India’s telecom regulator, TRAI, is reportedly preparing to cut charges for backhaul spectrum — the radio frequencies used by telecom operators to connect cell towers — by up to 50%. The proposed reduction aims to ease the financial burden on telecom companies, reduce annual costs running into thousands of crores, and accelerate infrastructure expansion, including 5G deployment, especially in underserved areas.
📶 What Is Backhaul Spectrum — And What Are the Current Fees
Backhaul spectrum refers to the microwave and radio-frequency bands that telecom firms use to connect individual cell towers or base stations to their core network. It is a crucial part of ensuring mobile and broadband coverage — especially where optical fibre connections are difficult
Under the current regulation, telecom operators pay a fee for backhaul spectrum based on a percentage of their Adjusted Gross Revenue (AGR) — the fee rate depends on the number of backhaul carriers in operation. This ranges between 0.15% and 3.95% of AGR.
Industry estimates suggest that this costs telcos collectively around ₹4,000–₹5,500 crore annually.

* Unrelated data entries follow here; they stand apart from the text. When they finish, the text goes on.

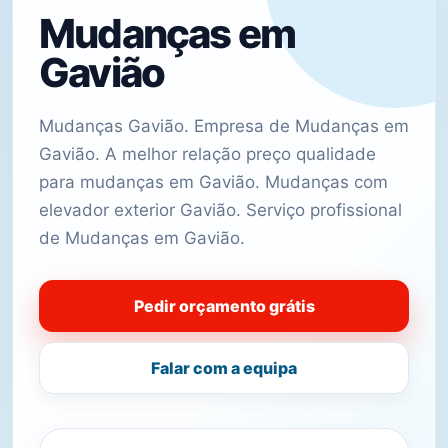
Mudanças em
Gavião
Mudanças Gavião. Empresa de Mudanças em
Gavião. A melhor relação preço qualidade
para mudanças em Gavião. Mudanças com
elevador exterior Gavião. Serviço profissional
de Mudanças em Gavião.
Pedir orçamento grátis
Falar com a equipa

🔄 What the Proposed Cut Means — Lower Costs, Faster Rollout
According to media reports and sources familiar with the matter, TRAI’s recommendations could reduce backhaul spectrum fees by as much as 50%.
If implemented:
- Telecom firms — including large operators and smaller players — would see substantial cost savings, potentially running into hundreds of crores per year. This could improve their financial health, especially for operators with many towers or extensive backhaul networks.
- Lower operating expenses may encourage faster expansion of networks, especially in rural or remote areas. Reduced costs could enable telcos to invest more in 5G infrastructure, coverage expansion, and enhanced quality of service.

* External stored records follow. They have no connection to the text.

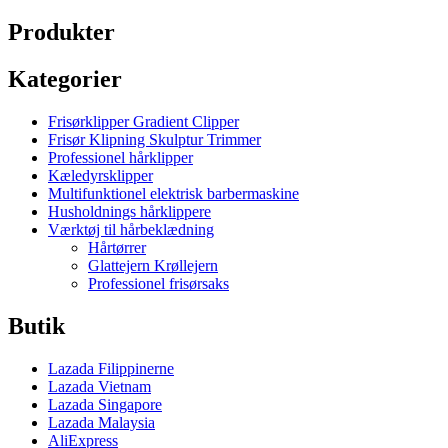
Produkter
Kategorier
Frisørklipper Gradient Clipper
Frisør Klipning Skulptur Trimmer
Professionel hårklipper
Kæledyrsklipper
Multifunktionel elektrisk barbermaskine
Husholdnings hårklippere
Værktøj til hårbeklædning
Hårtørrer
Glattejern Krøllejern
Professionel frisørsaks
Butik
Lazada Filippinerne
Lazada Vietnam
Lazada Singapore
Lazada Malaysia
AliExpress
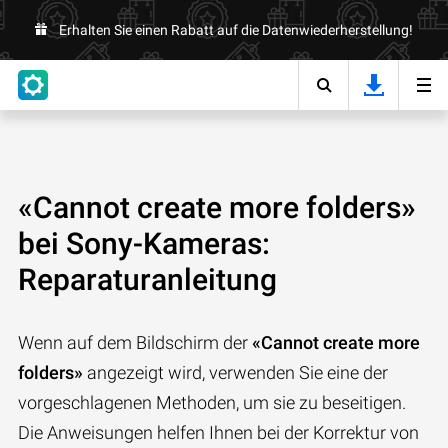
Erhalten Sie einen Rabatt auf die Datenwiederherstellung!
«Cannot create more folders»
bei Sony-Kameras:
Reparaturanleitung
Wenn auf dem Bildschirm der
«Cannot create more
folders»
angezeigt wird, verwenden Sie eine der
vorgeschlagenen Methoden, um sie zu beseitigen.
Die Anweisungen helfen Ihnen bei der Korrektur von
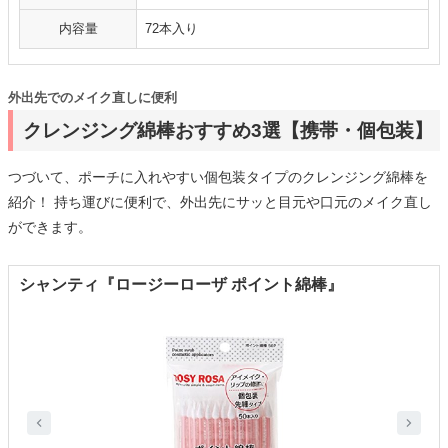
内容量
72本入り
外出先でのメイク直しに便利
クレンジング綿棒おすすめ3選【携帯・個包装】
つづいて、ポーチに入れやすい個包装タイプのクレンジング綿棒を
紹介！ 持ち運びに便利で、外出先にサッと目元や口元のメイク直し
ができます。
シャンティ『ロージーローザ ポイント綿棒』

- The cut may enable more equitable pricing for backhaul — TRAI is reportedly considering flat and lower rates for microwave-backbone (MWB) carriers, which could standardize charges and reduce burden on smaller operators.
🏗️ Why This Change Is Important — Context from Telecom Industry
- With data consumption rising and 5G rollout underway, telecom firms require robust backhaul infrastructure. Many regions — especially remote or semi-urban — rely on microwave spectrum rather than dense fibre deployment.
- High spectrum fees have long been a source of financial pressure, particularly for operators with large backhaul networks or legacy infrastructure. Reducing fees could help balance cost vs service-expansion tradeoffs.
- Additionally, rationalizing backhaul fees may encourage investment in E-band / V-band spectrum solutions, which are useful for high-capacity links and 5G backhaul — a move that could modernize India’s telecom backbone.
⚠️ What Could Limit the Impact — Key Risks & Considerations
- The reduction in fee may depend on final approval from the Department of Telecommunications (DoT), even after TRAI’s recommendation — the government may weigh revenue versus sector relief before a final decision. The Economic Times
- While fee cuts help reduce recurring costs, telcos still need to invest heavily in infrastructure — towers, maintenance, expansion of backhaul carriage, especially in difficult terrain — those capital expenditures remain significant.
- Operators using many backhaul carriers may see less proportional benefit compared to those with fewer carriers — the structure of fee reduction (flat vs AGR-based) will influence actual savings.
🔭 What to Watch Next
- Formal notification from DoT or the government approving TRAI’s recommendations — that will determine when the fee cut takes effect and whether it applies nationwide.
- Impact on telecom companies’ financials in the coming quarters — savings could show up in profitability or new infrastructure investment.
- Acceleration of 5G expansion, especially in rural and semi-urban zones — if lower spectrum costs incentivize faster rollout.
- Whether similar rationalization is considered for other spectrum-related charges (e.g., satellite or access spectrum), affecting overall cost structure for telcos.